Leôncio reconhece, entretanto, que há poucos cargos de chefia na PF e é preciso aumentá-los para contemplar esses outros profissionais, assim como elevar seus salários, em “um justo pleito”. “Eles merecem ser valorizados, há excelentes profissionais, mas temos de ver quais são as atribuições de cada um. Não acredito em uma instituição em que todos querem ser caciques e ninguém índio.”
“Trava salarial” impediria que salário de agente supere o de delegado iniciante
As diferenças entre as duas categorias dentro da PF, cada vez mais distantes, refletem-se ainda na face mais visível, o salário. Hoje, os vencimentos de agentes, escrivães e papiloscopistas variam de R$ 7,5 mil (ao entrar) a R$ 11,8 mil (no último nível). O salário de um delegado de 3ª classe começa de R$ 13,3 mil a R$ 19,7 mil. E passará a variar de R$ 16,7 mil a R$ 22,8 mil, a partir de 2015, com o aumento escalonado concedido.
Os agentes atribuem à uma certa “trava salarial” o suposto impedimento de receberem mais – mesmo após 15 anos de serviço – do que os delegados em início de carreira. A “trava salarial” é outro instituto que não existe formalmente, mas que os policiais afirmam ter grande força na prática.
Eles alegam que demonstração disso é o fato de o aumento dos delegados de 3ª classe ter sido de 24%, em comparação aos 15,8% oferecidos aos demais, supostamente para inviabilizar que seja inferior ao dos agentes. Nas últimas semanas, fizeram pesquisa com delegados pelo País sobre sua opinião sobre a “trava”. Em alguns Estados, muitos declararam-se contra, outros não responderam, porém um sindicato de delegados teria enviado e-mail a seus integrantes pedindo que não se pronunciassem sobre o assunto.

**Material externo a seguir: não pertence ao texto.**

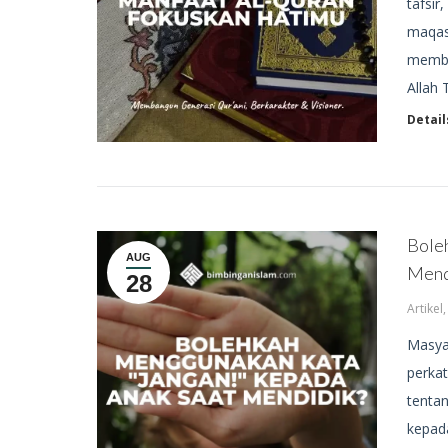
tafsir
maqash
membac
Allah 
Detail
Bole
AUG
Mend
28
Artikel
Masya
perka
tentan
kepada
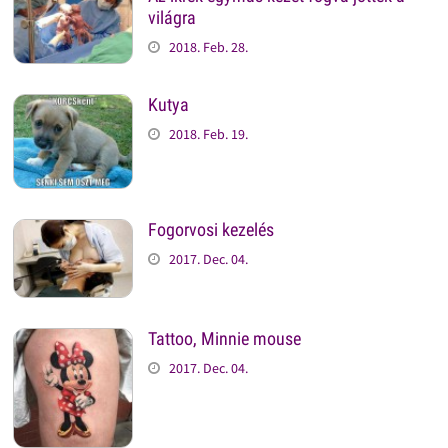
világra
2018. Feb. 28.
Kutya
2018. Feb. 19.
Fogorvosi kezelés
2017. Dec. 04.
Tattoo, Minnie mouse
2017. Dec. 04.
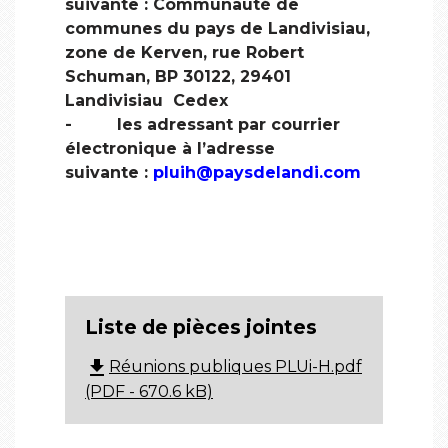
suivante : Communauté de
communes du pays de Landivisiau,
zone de Kerven, rue Robert
Schuman, BP 30122, 29401
Landivisiau Cedex
- les adressant par courrier
électronique à l’adresse
suivante :
pluih@paysdelandi.com
Liste de pièces jointes
file_download
Réunions publiques PLUi-H.pdf
(PDF - 670.6 kB)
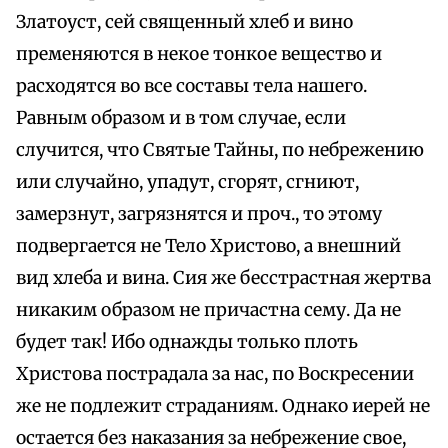
Златоуст, сей священный хлеб и вино
пременяются в некое тонкое вещество и
расходятся во все составы тела нашего.
Равным образом и в том случае, если
случится, что Святые Тайны, по небрежению
или случайно, упадут, сгорят, сгниют,
замерзнут, загрязнятся и проч., то этому
подвергается не Тело Христово, а внешний
вид хлеба и вина. Сия же бесстрастная жертва
никаким образом не причастна сему. Да не
будет так! Ибо однажды только плоть
Христова пострадала за нас, по Воскресении
же не подлежит страданиям. Однако иерей не
остается без наказания за небрежение свое,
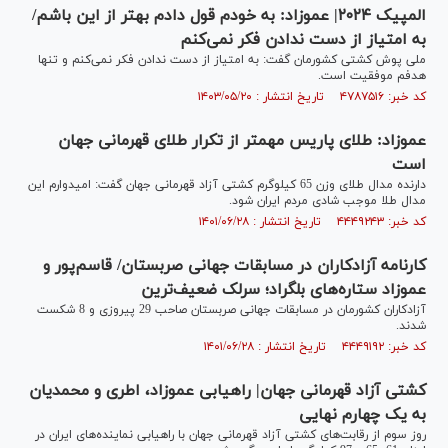
المپیک ۲۰۲۴| عموزاد: به خودم قول دادم بهتر از این باشم/
به امتیاز از دست ندادن فکر نمی‌کنم
ملی پوش کشتی کشورمان گفت: به امتیاز از دست ندادن فکر نمی‌کنم و تنها
هدفم موفقیت است.
کد خبر: ۴۷۸۷۵۱۶ تاریخ انتشار : ۱۴۰۳/۰۵/۲۰
عموزاد: طلای پاریس مهمتر از تکرار طلای قهرمانی جهان
است
دارنده مدال طلای وزن 65 کیلوگرم کشتی آزاد قهرمانی جهان گفت: امیدوارم این
مدال طلا موجب شادی مردم ایران شود.
کد خبر: ۴۴۴۹۲۴۳ تاریخ انتشار : ۱۴۰۱/۰۶/۲۸
کارنامه آزادکاران در مسابقات جهانی صربستان/ قاسم‌پور و
عموزاد ستاره‌های بلگراد؛ سرلک ضعیف‌ترین
آزادکاران کشورمان در مسابقات جهانی صربستان صاحب 29 پیروزی و 8 شکست
شدند.
کد خبر: ۴۴۴۹۱۹۲ تاریخ انتشار : ۱۴۰۱/۰۶/۲۸
کشتی آزاد قهرمانی جهان| راهیابی عموزاد، اطری و محمدیان
به یک چهارم نهایی
روز سوم از رقابت‌های کشتی آزاد قهرمانی جهان با راهیابی نماینده‌های ایران در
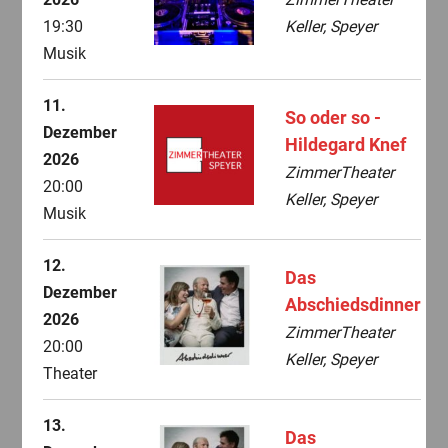
19:30
Keller, Speyer
Musik
11.
So oder so -
Dezember
Hildegard Knef
2026
ZimmerTheater
20:00
Keller, Speyer
Musik
12.
Das
Dezember
Abschiedsdinner
2026
ZimmerTheater
20:00
Keller, Speyer
Theater
13.
Das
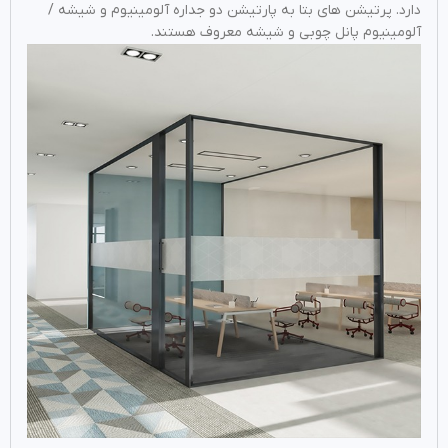
دارد. پرتیشن های بتا به پارتیشن دو جداره آلومینیوم و شیشه /
آلومینیوم پانل چوبی و شیشه معروف هستند.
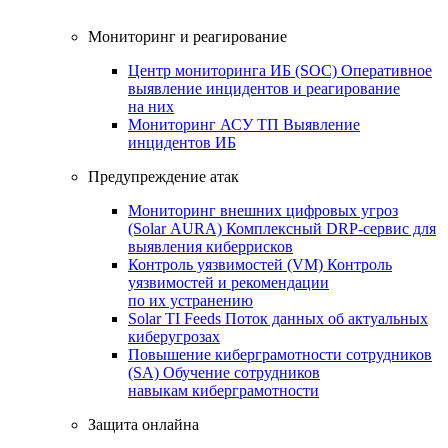
Мониторинг и реагирование
Центр мониторинга ИБ (SOC)
Оперативное
выявление инцидентов и реагирование
на них
Мониторинг АСУ ТП
Выявление
инцидентов ИБ
Предупреждение атак
Мониторинг внешних цифровых угроз
(Solar AURA)
Комплексный DRP-сервис для
выявления киберрисков
Контроль уязвимостей (VM)
Контроль
уязвимостей и рекомендации
по их устранению
Solar TI Feeds
Поток данных об актуальных
киберугрозах
Повышение киберграмотности сотрудников
(SA)
Обучение сотрудников
навыкам киберграмотности
Защита онлайна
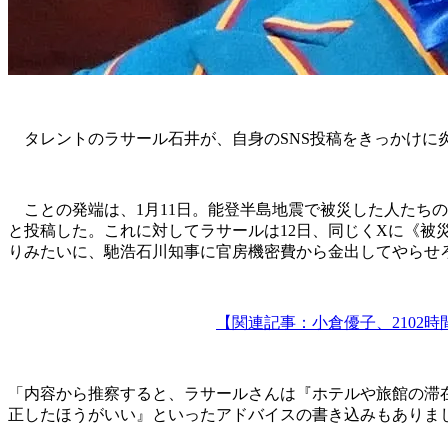
タレントのラサール石井が、自身のSNS投稿をきっかけに
ことの発端は、1月11日。能登半島地震で被災した人たち
と投稿した。これに対してラサールは12日、同じくXに《
りみたいに、馳浩石川知事に官房機密費から金出してやらせ
【関連記事：小倉優子、2102
「内容から推察すると、ラサールさんは『ホテルや旅館の滞
正したほうがいい』といったアドバイスの書き込みもありま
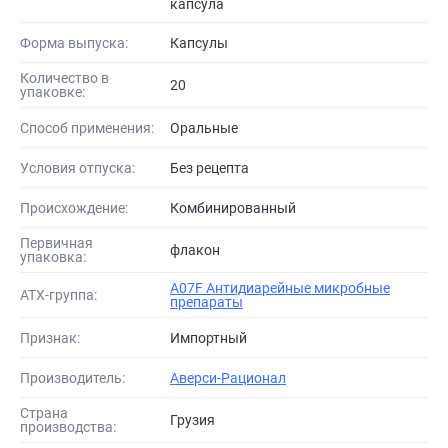
капсула
Форма выпуска:
Капсулы
Количество в
20
упаковке:
Способ применения:
Оральные
Условия отпуска:
Без рецепта
Происхождение:
Комбинированный
Первичная
флакон
упаковка:
A07F Антидиарейные микробные
АТХ-группа:
препараты
Признак:
Импортный
Производитель:
Аверси-Рационал
Страна
Грузия
производства:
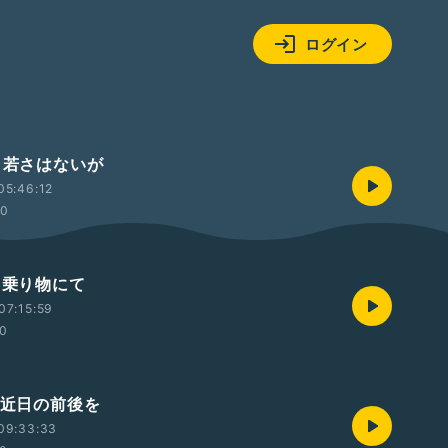
ログイン
回・若さはないが
05:46:12
20
・乗り物にて
07:15:59
00
・近日の前後を
09:33:33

Para o presidente da ANDPF, Leôncio, a “trava salarial” está definida na Constituição, que estabelece a natureza dos cargos públicos a partir dos concursos e do nível de responsabilidade e complexidade dos cargos. Segundo Leôncio, o Ministério do Planejamento não se convence de que as atribuições dos agentes (mesmo os especiais) são mais complexas que as dos delegados de 3ª classe. “O agente especial merece tratamento diferenciado em relação aos seus pares. Não posso pôr um especial no plantão, por exemplo.”
O delegado afirma que há muitas outras carreiras de nível superior em que também não há tratamento linear e citou a Justiça, onde juiz e chefe de cartório têm salários diferentes. “Não é a graduação, mas a responsabilidade do cargo. Professores com mestrado e doutorado ganham menos que agentes e delegados”, disse.
Diárias por operações fora do Estado aumentam salário
Para os não-delegados, o ideal seria que todos entrassem juntos na base e progredissem, assumindo chefias de acordo com a experiência e mérito.
Uma das compensações financeiras para os que se dedicam às investigações são as diárias, pagas àqueles que participam de operações em outros Estados – e variam de R$ 177 a R$ 220, dependendo do lugar.
Muitos se dedicam à investigação por acreditarem que é “uma cachaça”, viciante. Entretanto o desânimo é tão grande que há na classe um quase consenso de que, numa espécie de boicote aos delegados, os policiais devem passar a fazer apenas o trabalho mais burocrático de transcrever “grampos”, sem destacar, analisar e contextualizar informações coletadas.
Com a greve ininterrupta, poucas são as operações em curso da PF. Medidas cautelares e pedidos de interceptações não estão sendo feitos ou renovados. Outra tendência é a saída de agentes, que passam a trocar de carreira, por outras análogas, como a Abin (Agência Brasileira de Inteligência), cuja variação salarial é de R$ 12 mil a R$ 18 mil para função semelhante.